-- Directions for this task --
In the data, find each line where the word "клиентов" appears and list that line.

-- Exercise inputs --

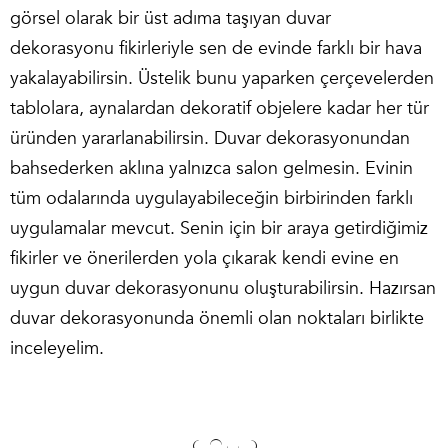
görsel olarak bir üst adıma taşıyan duvar
dekorasyonu fikirleriyle sen de evinde farklı bir hava
yakalayabilirsin. Üstelik bunu yaparken çerçevelerden
tablolara, aynalardan dekoratif objelere kadar her tür
üründen yararlanabilirsin. Duvar dekorasyonundan
bahsederken aklına yalnızca salon gelmesin. Evinin
tüm odalarında uygulayabileceğin birbirinden farklı
uygulamalar mevcut. Senin için bir araya getirdiğimiz
fikirler ve önerilerden yola çıkarak kendi evine en
uygun duvar dekorasyonunu oluşturabilirsin. Hazırsan
duvar dekorasyonunda önemli olan noktaları birlikte
inceleyelim.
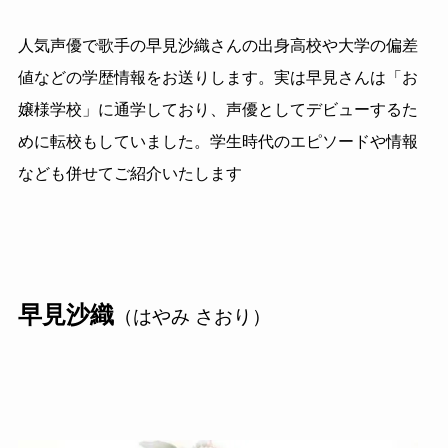
人気声優で歌手の早見沙織さんの出身高校や大学の偏差
値などの学歴情報をお送りします。実は早見さんは「お
嬢様学校」に通学しており、声優としてデビューするた
めに転校もしていました。学生時代のエピソードや情報
なども併せてご紹介いたします
早見沙織
（はやみ さおり）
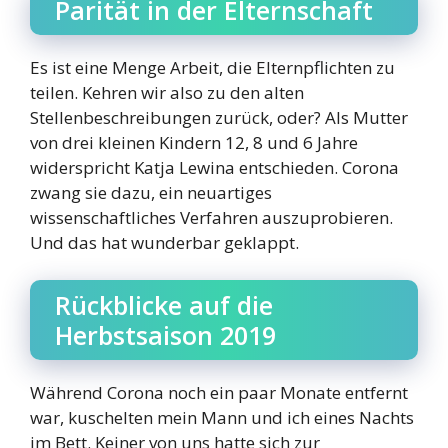
Parität in der Elternschaft
Es ist eine Menge Arbeit, die Elternpflichten zu
teilen. Kehren wir also zu den alten
Stellenbeschreibungen zurück, oder? Als Mutter
von drei kleinen Kindern 12, 8 und 6 Jahre
widerspricht Katja Lewina entschieden. Corona
zwang sie dazu, ein neuartiges
wissenschaftliches Verfahren auszuprobieren.
Und das hat wunderbar geklappt.
Rückblicke auf die
Herbstsaison 2019
Während Corona noch ein paar Monate entfernt
war, kuschelten mein Mann und ich eines Nachts
im Bett. Keiner von uns hatte sich zur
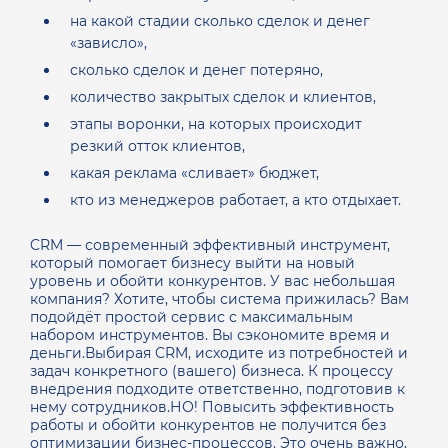
на какой стадии сколько сделок и денег
«зависло»,
сколько сделок и денег потеряно,
количество закрытых сделок и клиентов,
этапы воронки, на которых происходит
резкий отток клиентов,
какая реклама «сливает» бюджет,
кто из менеджеров работает, а кто отдыхает.⠀
CRM — современный эффективный инструмент,
который помогает бизнесу выйти на новый
уровень и обойти конкурентов. У вас небольшая
компания? Хотите, чтобы система прижилась? Вам
подойдёт простой сервис с максимальным
набором инструментов. Вы сэкономите время и
деньги.Выбирая CRM, исходите из потребностей и
задач конкретного (вашего) бизнеса. К процессу
внедрения подходите ответственно, подготовив к
нему сотрудников.НО! Повысить эффективность
работы и обойти конкурентов не получится без
оптимизации бизнес-процессов. Это очень важно,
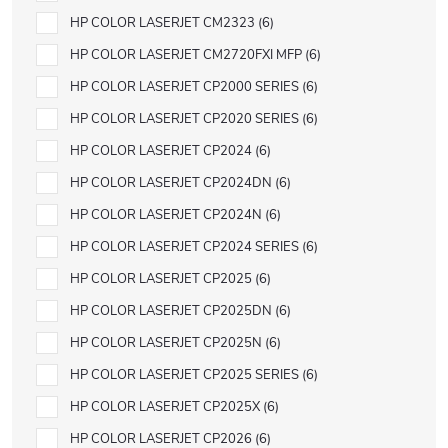
HP COLOR LASERJET CM2323
6
HP COLOR LASERJET CM2720FXI MFP
6
HP COLOR LASERJET CP2000 SERIES
6
HP COLOR LASERJET CP2020 SERIES
6
HP COLOR LASERJET CP2024
6
HP COLOR LASERJET CP2024DN
6
HP COLOR LASERJET CP2024N
6
HP COLOR LASERJET CP2024 SERIES
6
HP COLOR LASERJET CP2025
6
HP COLOR LASERJET CP2025DN
6
HP COLOR LASERJET CP2025N
6
HP COLOR LASERJET CP2025 SERIES
6
HP COLOR LASERJET CP2025X
6
HP COLOR LASERJET CP2026
6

-- Task response --
количество закрытых сделок и клиентов,
резкий отток клиентов,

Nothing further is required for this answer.